All News

Industry & Advocacy News

AG Submits Comments on Press Publisher Protections

Authors-Guild-logo

The Authors Guild submitted comments to the U.S. Copyright Office recommending changes to copyright law and policy to stop internet platforms like Facebook and Google from monetizing news content freely, and to give newspaper and magazine publishers more power to negotiate with platforms that aggregate news content. The comments come in response to the Copyright Office’s “Publisher Protection Study,” which seeks to understand the effects of “news aggregators” like Google and Facebook on newspapers and magazines with the goal of issuing policy guidelines to protect the industry.

The Guild’s comments emphasized that the Facebook and Google “duopoly” over the digital advertising market has siphoned revenues out of the press publishing ecosystem, leading to mass closure or consolidation in the industry. According to the Pew Center, 2,100—or about one in five—newspapers or magazines have shuttered or merged into larger entities since 2008, with advertising revenues sinking from $55 billion per year in 2005 to just $8.8 billion in 2010. The comments also underscored the impact on writers and journalists, pointing out that full-time journalism jobs had dwindled by 26% since 2008 and per-word and piece-based freelance rates were vastly lower than they were 15 years ago. 

The accumulated monopoly power of internet platforms vis-à-vis news publishers is the result of judicial decisions that paved the way for news aggregators to link to news content, use large segments of news clips, and entire high-quality images all without permission from the news content creators and without compensating them. Platforms have used their market dominance to wrest control over the content from news publishers in exchange for granting them access to basic services like search visibility, without which disseminating news would be impossible. 

Apart from the clear economic harm to journalists, freelance writers, and press publishers, control of the news space by internet platforms have also dealt serious blows to democratic culture. As the last four years show, when the public relies on misinformation and fake news instead of real journalism—which, unlike clickbait, takes hard work, time, and resources to produce—the cost to society are immense. 

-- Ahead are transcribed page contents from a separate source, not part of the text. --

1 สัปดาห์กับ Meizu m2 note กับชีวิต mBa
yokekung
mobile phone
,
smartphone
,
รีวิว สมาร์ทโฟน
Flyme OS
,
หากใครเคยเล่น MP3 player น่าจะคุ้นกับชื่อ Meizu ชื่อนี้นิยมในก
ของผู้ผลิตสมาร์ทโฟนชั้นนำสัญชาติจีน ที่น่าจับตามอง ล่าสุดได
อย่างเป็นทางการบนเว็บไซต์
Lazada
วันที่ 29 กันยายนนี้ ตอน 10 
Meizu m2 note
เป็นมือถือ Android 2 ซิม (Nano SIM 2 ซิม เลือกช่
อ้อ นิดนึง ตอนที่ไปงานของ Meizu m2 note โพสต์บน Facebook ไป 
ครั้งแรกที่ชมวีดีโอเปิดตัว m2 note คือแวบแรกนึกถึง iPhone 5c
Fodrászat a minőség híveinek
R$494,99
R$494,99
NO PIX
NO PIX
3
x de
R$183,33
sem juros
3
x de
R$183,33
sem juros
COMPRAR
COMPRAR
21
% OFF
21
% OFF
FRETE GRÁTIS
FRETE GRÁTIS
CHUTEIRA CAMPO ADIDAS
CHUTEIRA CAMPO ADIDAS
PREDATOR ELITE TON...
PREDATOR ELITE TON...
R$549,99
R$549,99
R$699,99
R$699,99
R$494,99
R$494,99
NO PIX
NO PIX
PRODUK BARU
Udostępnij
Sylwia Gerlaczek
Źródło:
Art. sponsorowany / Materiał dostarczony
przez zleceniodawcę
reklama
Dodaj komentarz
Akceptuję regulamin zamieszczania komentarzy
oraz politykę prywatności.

We are grateful to the Copyright Office for undertaking this timely inquiry and remain hopeful that its recommendations will result in substantive legal and policy changes in favor of the news media industry. In addition to our engagement with the Copyright Office on these issues, the Authors Guild is also lobbying for the passage of the Journalism Competition and Preservation Act (S.673 and H.R.1735), which would allow news publishers to engage in collective bargaining with large internet platforms.